El puerto de Hulburg todavía tenía hielo, así que debía estar yendo hacia otra ciudad del Mar de la Luna. Una costa gris se elevaba entre la niebla y la lluvia más adelante, pero antes de que pudiera distinguir nada más, la visión se desvaneció y fue sustituida por otra.

Entonces vio a Geran luchando en algún lugar extraño y sombrío, una gran sala de piedra donde lo acosaba una marea de guerreros fantasmagóricos que surgían de la oscuridad. Blandía una espada negra en una mano, y su boca pronunciaba en silencio las palabras de un conjuro.

—Ahora está luchando en un lugar oscuro —dijo.

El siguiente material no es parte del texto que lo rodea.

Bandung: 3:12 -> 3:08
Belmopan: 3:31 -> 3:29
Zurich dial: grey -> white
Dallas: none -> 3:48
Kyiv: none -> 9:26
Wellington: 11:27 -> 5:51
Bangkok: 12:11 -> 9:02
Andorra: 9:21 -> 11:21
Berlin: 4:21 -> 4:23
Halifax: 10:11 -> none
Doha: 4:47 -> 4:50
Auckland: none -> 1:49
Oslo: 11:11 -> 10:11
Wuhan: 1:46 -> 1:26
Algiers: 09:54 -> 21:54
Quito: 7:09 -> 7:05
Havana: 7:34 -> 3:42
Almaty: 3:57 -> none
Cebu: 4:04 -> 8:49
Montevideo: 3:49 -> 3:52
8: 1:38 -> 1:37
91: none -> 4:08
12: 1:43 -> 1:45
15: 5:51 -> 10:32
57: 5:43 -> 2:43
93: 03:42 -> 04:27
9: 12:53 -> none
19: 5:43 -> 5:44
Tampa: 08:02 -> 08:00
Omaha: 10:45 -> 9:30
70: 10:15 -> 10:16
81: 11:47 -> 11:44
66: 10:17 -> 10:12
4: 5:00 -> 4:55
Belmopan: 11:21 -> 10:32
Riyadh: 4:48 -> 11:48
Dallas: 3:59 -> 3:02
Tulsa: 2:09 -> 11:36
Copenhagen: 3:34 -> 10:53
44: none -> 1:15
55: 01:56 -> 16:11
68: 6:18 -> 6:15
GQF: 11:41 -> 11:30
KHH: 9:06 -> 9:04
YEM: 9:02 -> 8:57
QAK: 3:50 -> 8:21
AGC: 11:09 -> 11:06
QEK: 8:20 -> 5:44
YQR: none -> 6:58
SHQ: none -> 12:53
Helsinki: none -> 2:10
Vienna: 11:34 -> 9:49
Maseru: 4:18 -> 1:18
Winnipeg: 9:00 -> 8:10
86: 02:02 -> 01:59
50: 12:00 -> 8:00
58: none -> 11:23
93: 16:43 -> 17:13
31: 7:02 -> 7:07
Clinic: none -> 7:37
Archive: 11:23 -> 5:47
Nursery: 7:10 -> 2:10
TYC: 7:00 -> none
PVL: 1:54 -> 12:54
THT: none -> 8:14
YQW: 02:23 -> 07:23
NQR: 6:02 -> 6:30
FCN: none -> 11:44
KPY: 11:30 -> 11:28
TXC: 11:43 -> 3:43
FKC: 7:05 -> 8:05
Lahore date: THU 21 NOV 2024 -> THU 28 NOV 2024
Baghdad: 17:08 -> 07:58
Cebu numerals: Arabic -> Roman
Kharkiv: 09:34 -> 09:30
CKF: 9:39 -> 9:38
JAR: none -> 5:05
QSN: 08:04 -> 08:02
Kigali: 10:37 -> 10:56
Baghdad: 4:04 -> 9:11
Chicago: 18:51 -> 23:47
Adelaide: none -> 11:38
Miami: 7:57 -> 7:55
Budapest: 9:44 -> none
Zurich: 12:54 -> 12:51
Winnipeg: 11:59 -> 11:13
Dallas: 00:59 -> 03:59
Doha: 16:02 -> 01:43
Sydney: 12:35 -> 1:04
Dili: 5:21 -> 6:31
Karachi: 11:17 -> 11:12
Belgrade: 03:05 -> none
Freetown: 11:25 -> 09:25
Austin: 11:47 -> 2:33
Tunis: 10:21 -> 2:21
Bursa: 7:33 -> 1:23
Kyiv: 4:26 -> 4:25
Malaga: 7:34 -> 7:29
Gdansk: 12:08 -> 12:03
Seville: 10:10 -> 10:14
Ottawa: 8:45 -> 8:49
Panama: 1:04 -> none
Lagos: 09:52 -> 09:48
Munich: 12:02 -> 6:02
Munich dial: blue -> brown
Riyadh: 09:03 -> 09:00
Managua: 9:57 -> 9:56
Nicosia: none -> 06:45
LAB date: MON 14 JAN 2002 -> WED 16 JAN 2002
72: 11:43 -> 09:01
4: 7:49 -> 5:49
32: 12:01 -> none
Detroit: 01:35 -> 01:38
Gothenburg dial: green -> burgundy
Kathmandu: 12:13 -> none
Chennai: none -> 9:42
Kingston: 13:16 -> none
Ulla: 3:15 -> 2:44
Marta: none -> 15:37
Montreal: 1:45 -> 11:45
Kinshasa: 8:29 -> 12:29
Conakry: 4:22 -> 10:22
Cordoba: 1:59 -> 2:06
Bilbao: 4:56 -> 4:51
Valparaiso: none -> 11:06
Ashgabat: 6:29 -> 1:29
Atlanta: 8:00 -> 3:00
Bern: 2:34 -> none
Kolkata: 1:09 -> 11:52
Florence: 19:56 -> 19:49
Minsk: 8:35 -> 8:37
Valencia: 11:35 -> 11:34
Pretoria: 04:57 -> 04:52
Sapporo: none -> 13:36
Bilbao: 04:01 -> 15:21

Mirya extendió las manos hacia él, percibiendo el peligro en el que estaba, pero entonces se dio cuenta de que lo que estaba viendo aún no había ocurrido. La imagen comenzó a parpadear, y ella lo llamó, esperando ver un poco más.

—¡Geran, espera!

—No puede oírte, querida —dijo Sennifyr.

Mirya parpadeó, dándose cuenta de que las visiones habían terminado. Se puso de pie rápidamente, tratando aún de encontrarle algún sentido a lo que acababa de ver. Geran estaba a salvo, por ahora, pero pronto lo acecharía un terrible peligro… Sin embargo, la visión que no podía quitarse de la cabeza era la de Geran entre los brazos de Nimessa. Se dijo que no era asunto suyo. ¿Por qué debía importarle? No tenía ningún derecho sobre él, ni él sobre ella. Pero si eso era cierto, entonces, ¿por qué le dolía el corazón como si le hubieran clavado un cuchillo? «Mirya, niña estúpida —se dijo—, has vuelto a enamorarte de él, y ésa es la razón por la que tu corazón se está rompiendo. ¡Estúpida, estúpida!»

Sennifyr la observó atentamente.

—Mirya, querida, ¿qué ocurre? ¿Algo va mal?

—Te…, tengo que irme —respondió Mirya, que cogió la capa del perchero donde la había colgado Lana y salió corriendo de la mansión hacia el aire frío y límpido del exterior.